(Dataset entries)
+++

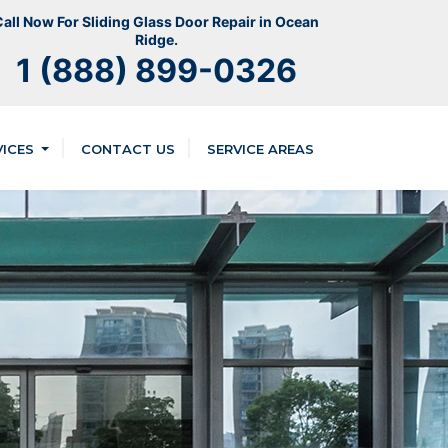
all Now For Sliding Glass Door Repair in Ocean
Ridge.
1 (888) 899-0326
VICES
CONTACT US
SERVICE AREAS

+++

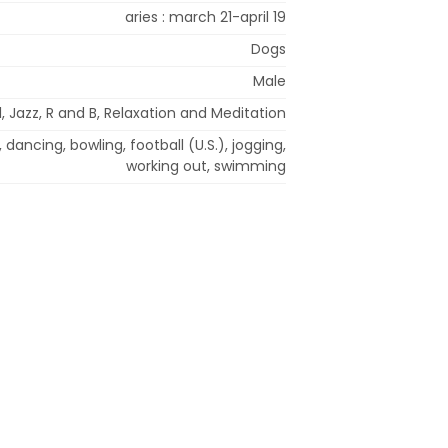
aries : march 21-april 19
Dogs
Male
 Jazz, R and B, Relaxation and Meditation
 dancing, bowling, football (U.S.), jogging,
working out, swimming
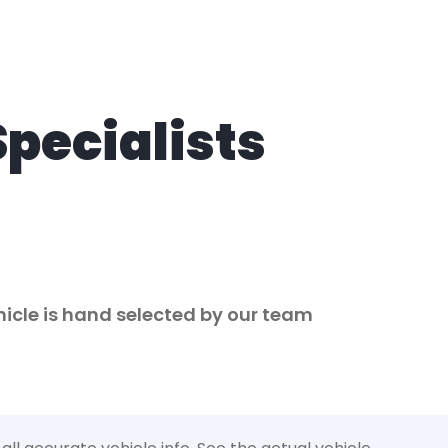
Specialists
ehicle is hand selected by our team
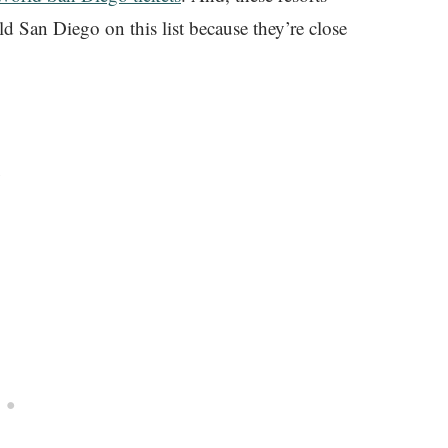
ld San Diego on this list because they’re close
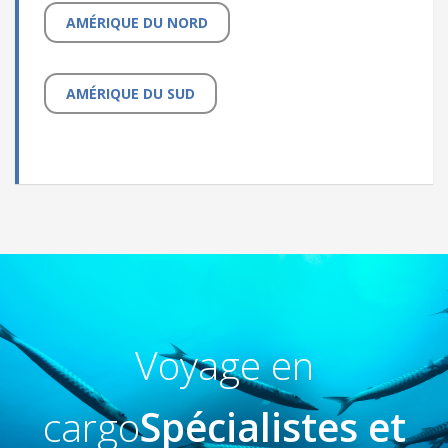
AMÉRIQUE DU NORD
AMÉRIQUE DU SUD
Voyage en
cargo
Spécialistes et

+++

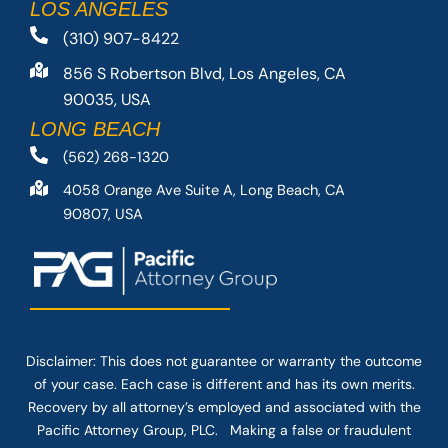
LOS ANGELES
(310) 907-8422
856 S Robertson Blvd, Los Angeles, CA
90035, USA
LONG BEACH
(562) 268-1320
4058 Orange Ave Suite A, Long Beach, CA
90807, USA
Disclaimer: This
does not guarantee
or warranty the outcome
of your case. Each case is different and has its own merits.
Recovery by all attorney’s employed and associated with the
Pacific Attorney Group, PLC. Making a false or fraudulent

+++

Exercise requirements: What you return should be exactly the lines above, starting at the one with "does not guarantee" and ending at the one with "Pacific Attorney Group, PLC.", and nothing else.

Task solution:
does not guarantee
or warranty the outcome
of your case. Each case is different and has its own merits.
Recovery by all attorney’s employed and associated with the
Pacific Attorney Group, PLC. Making a false or fraudulent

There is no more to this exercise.